O trabalhador que teve o seguro-desemprego sacado por fraude deve registrar um boletim de ocorrência e abrir processo administrativo no Ministério do Trabalho para reaver o benefício, segundo o advogado especialista em direito trabalhista e previdenciário, Rômulo Saraiva.

Uma quadrilha especializada neste tipo de golpe foi presa nesta segunda-feira (15), em ações da PF (Polícia Federal) na capital paulista, em Mauá (Grande SP), Porangatu (GO) e Ibicuí (BA). Na ocasião, foi deflagrada a segunda fase da operação Mendacium.


No total, a PF cumpriu 21 mandados de prisão preventiva e 12 de busca e apreensão, expedidos pela 8º Vara Federal de São Paulo.  o todo, foram presas dez pessoas (quatro na capital paulista, cinco em Mauá e uma na Bahia).

Segundo Saraiva, se houver negativa de pagar o prejuízo ao trabalhador vítima de fraude, será preciso procurar a Justiça. “Se o ministério negar o benefício, vá para a Justiça Federal”, afirma ele.

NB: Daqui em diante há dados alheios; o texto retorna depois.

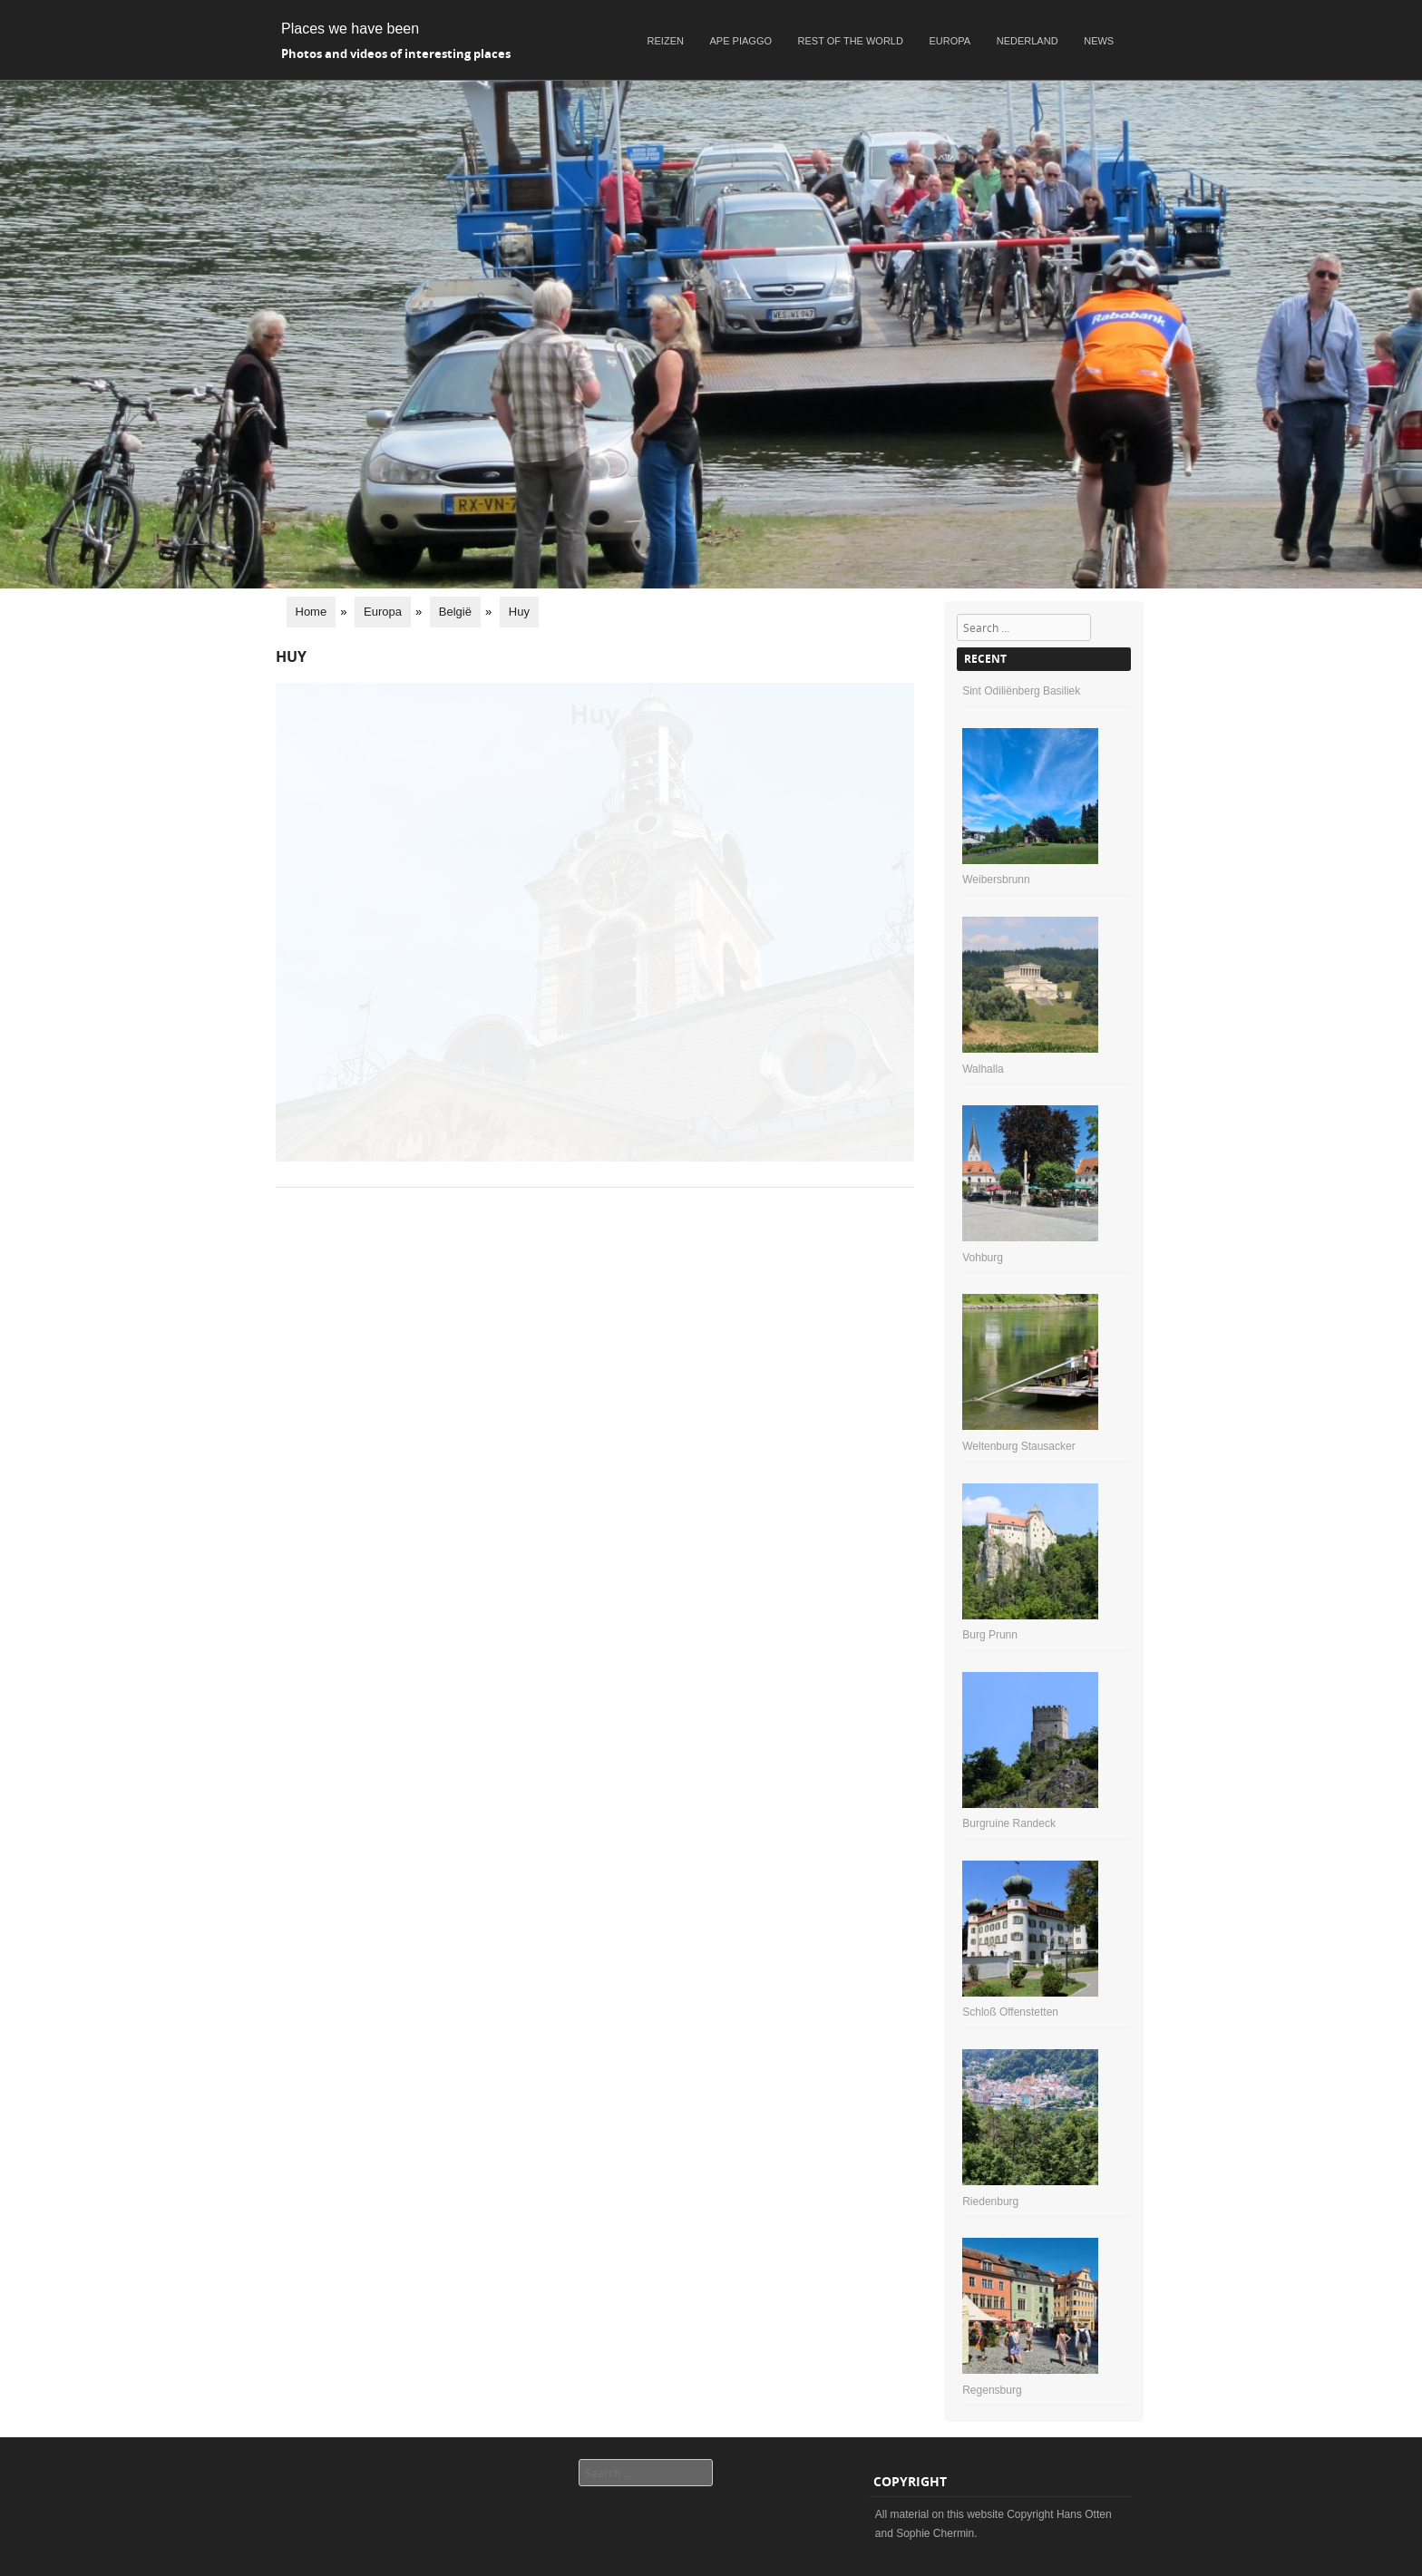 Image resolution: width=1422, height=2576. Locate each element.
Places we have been (350, 28)
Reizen (666, 40)
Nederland (1027, 40)
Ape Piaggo (741, 40)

No Juizado Especial Federal é possível abrir um processo sem advogado, desde que a causa seja de menos de 60 salários mínimos (R$ 59.880 neste ano). “Cabe dano moral e material”, explica o especialista.

O advogado diz ainda que, em casos graves, como por exemplo, ser vítima de golpes muitas vezes, é possível dar entrada em novo CPF na Receita Federal”, alerta.

Segundo a Polícia Federal e o Ministério da Economia, entre 2015 e 2019, os criminosos conseguiram receber 13.276 parcelas de seguro-desemprego, o equivalente a mais de R$ 20 milhões. A PF conseguiu bloquear outros R$ 10 milhões em parcelas a vencer, além de 44 contas bancárias vinculadas à fraude. 

A delegada da Polícia Federal de Presidente Prudente Sabrina Heloísa de Freitas Soares, que comanda a operação, afirmou que, em alguns casos, a quadrilha fraudava o cadastro de trabalhadores, além de contar com a ajuda de “laranjas”, aos quais oferecia R$ 200 para emprestar o nome. Os criminosos recebiam sempre o teto do seguro-desemprego, de R$ 1.735,29. Não há indícios da participação de funcionários públicos.


O delegado da PF e chefe da delegacia regional de investigação e combate ao crime organizado Marcelo Ivo de Carvalho explicou que os mandados de prisão preventiva foram solicitados porque a quadrilha continuava realizando fraudes mesmo após a deflagração da primeira fase, em setembro de 2017.

Histórico

À época, a investigação começou com base em denúncia de uma pessoa que foi tirar a carteira de trabalho e descobriu que o documento não só já havia sido emitido como o seguro-desemprego estava sendo pago.

Diante da informação, foram identificadas 408 empresas fantasmas que faziam parte de um portfólio usado em grande parte pelos criminosos para a fraude.

Em setembro de 2018, foram cumpridos quatro mandados de busca e apreensão nas cidades de São Paulo e Taboão da Serra (Grande SP).

Na ocasião, a PF prendeu os líderes da organização em um escritório na Penha (zona leste). No local, havia documentos falsos, apetrechos para a falsificação de documentos, material de informática, carteiras de trabalho e de motorista, e aproximadamente R$ 420 mil em dinheiro.

Eles chegaram a oferecer R$ 200 mil para não serem presos. Um deles é engenheiro civil e foi candidato a deputado estadual por Goiás, em 2018; a PF não informou o partido. 

A operação foi denominada Mendacium, que significa falsidade em latim.